GREENVILLE – The Garst Museum is paving the way for national attention by adding improved signage and newly-acquired artifacts of Annie Oakley’s life.
“I think we’re preparing and improving our exhibits to put them on a more national level,” Garst Museum Executive Director Clay Johnson said. “I really think we have the quality of artifacts and research here.”
The museum is initiating a multi-stage sign program which is designed to make the it more patron-friendly. The new signs integrate matching icons, fonts and colors with their matching museum wings including Lowell Thomas, Annie Oakley and the Treaty of Greene Ville exhibits.
The prominent sign outside the Garst Museum was also redesigned to mirror aspects from the house, from the front porch’s lower brick to its green trimmings.
“We wanted it to be aesthetically appealing, but also we had to realize this was a sign to identify the Garst Museum, so it was important to get the important information out there,” said Johnson. The sign now includes the new exhibit icons as well as the museum hours and website address. “I’m really pleased with how it turned out.”
The icons will also be used in new Garst Museum programs which feature a map of the building.
“This is a large museum, so it’s easy for some people to get turned around. So we’re going to have a program to direct people from one side of the museum to the other,” said Johnson.
Johnson said some patrons were under the impression that the Garst Museum was a county building, so the decision was made to enhance its branding and visibility. Additional signs are also planned for the parking lot and lead viewers to corresponding entrances and exits. Johnson expects the entire sign program to finish by the end of March.
The National Annie Oakley Center at Garst Museum has undergone a series of new upgrades as well, including a major replacement of the Annie Oakley Popular Culture Gallery case which are located in one of the museum’s hallways.
The renovations were made to streamline the exhibit with a natural beginning and end, and asks patrons to consider both Oakley’s history and myth.
“The goal was to create the beginning of the exhibit which introduced you to the pop culture aspect of Annie Oakley, which a lot of people are only familiar with, and then invite people to learn about Annie through her first-personal room,” Johnson said. “Then they’ll go into her professional room, which tells the story of the Wild West Show, and some of the new artifacts we’ve acquired dealt with the end of her life.”
The Garst Museum just recently acquired letters written by Annie Oakley where she recognizes her own mortality and begins to settle her affairs, with personal bank notes and her own cremation receipt.
“And so it really kind of ties to the end of her story,” Johnson said.

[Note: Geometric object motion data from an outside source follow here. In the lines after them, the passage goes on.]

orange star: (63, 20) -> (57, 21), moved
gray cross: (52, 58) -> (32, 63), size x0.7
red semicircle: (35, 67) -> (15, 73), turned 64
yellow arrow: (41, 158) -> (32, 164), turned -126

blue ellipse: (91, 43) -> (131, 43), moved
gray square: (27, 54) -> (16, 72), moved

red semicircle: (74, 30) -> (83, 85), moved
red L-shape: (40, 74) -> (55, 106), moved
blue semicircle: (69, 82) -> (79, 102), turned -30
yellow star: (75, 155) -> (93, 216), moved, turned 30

The Annie Oakley exhibit finishes with a case equipped with Annie Get Your Gun memorabilia, and asks viewers to consider the legacy left by Oakley.

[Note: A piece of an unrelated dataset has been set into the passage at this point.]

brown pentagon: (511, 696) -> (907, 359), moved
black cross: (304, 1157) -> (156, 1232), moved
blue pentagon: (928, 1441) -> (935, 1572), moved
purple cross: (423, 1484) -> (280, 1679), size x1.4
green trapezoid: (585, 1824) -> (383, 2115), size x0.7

Numerous other exhibits improvements were made, new exhibit labels, ceiling and lighting enhancements, an exhibit on Dave the Dog (Oakley’s English Setter), and a new height gauge for size comparison to Annie.
The size chart proved to be an early success with children’s groups touring the museum, as Oakley’s five-foot stature opened their eyes.

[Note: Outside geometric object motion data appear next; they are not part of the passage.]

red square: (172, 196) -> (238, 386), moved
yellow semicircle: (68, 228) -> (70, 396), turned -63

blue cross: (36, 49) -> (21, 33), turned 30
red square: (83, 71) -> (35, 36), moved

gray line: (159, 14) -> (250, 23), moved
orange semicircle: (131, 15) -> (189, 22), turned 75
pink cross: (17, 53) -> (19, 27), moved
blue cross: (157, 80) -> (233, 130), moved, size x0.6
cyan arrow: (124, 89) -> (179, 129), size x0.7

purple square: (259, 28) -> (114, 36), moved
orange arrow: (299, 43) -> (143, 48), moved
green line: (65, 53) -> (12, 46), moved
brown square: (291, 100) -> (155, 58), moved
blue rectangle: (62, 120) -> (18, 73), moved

“It turned out to be one of the more popular parts of the exhibit,” Johnson said. “When I first saw it, I thought, well that’s not right. The fact that she was that small, it really speaks to her athleticism.”
Donations for the improvements came from the Coppock-Hole Trust, Fred Brumbaugh, Nealeigh Design Group, The National Annie Oakley Center Foundation, Bonnie Perry, Marilyn Robbins, Donna Roxey and Allen Bernard.
But these new upgrades are only the first step in a continual drive to improve the museum. Johnson hinted at new developments in just a few months down the road.
“In the springtime you’re going to see a lot of good things coming from here,” he said.